### PROBLEM TO WORK ON:
Transcribe the whole listing below. Pictures do not go in the copy.
───── DATA FOR THE TASK
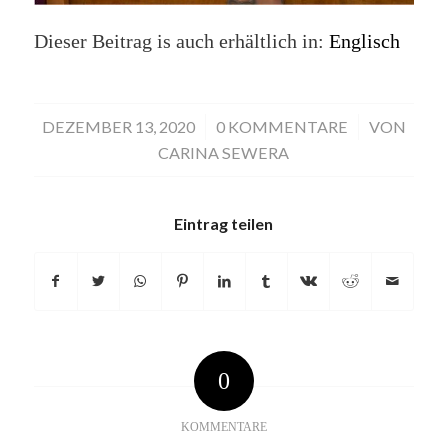
Dieser Beitrag is auch erhältlich in:
Englisch
DEZEMBER 13, 2020
/
0 KOMMENTARE
/
VON
CARINA SEWERA
Eintrag teilen
0
KOMMENTARE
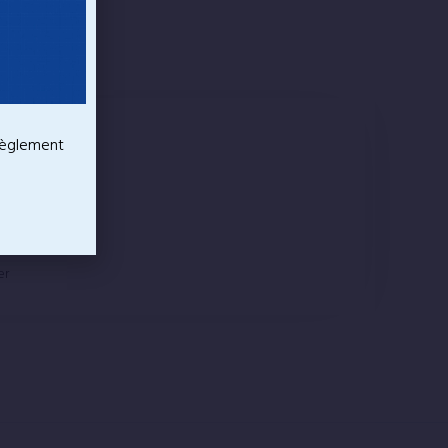
ois
 règlement
 Américain
nations
er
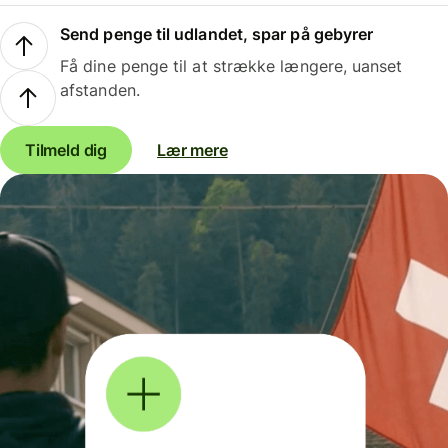
Send penge til udlandet, spar på gebyrer
Få dine penge til at strække længere, uanset
afstanden.
Tilmeld dig
Lær mere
──────────
### EXERCISE OUTPUT:
Dieser Beitrag is auch erhältlich in:
Englisch
DEZEMBER 13, 2020
/
0 KOMMENTARE
/
VON
CARINA SEWERA
Eintrag teilen
0
KOMMENTARE
ois
 règlement
 Américain
nations
er
Send penge til udlandet, spar på gebyrer
Få dine penge til at strække længere, uanset
afstanden.
Tilmeld dig
Lær mere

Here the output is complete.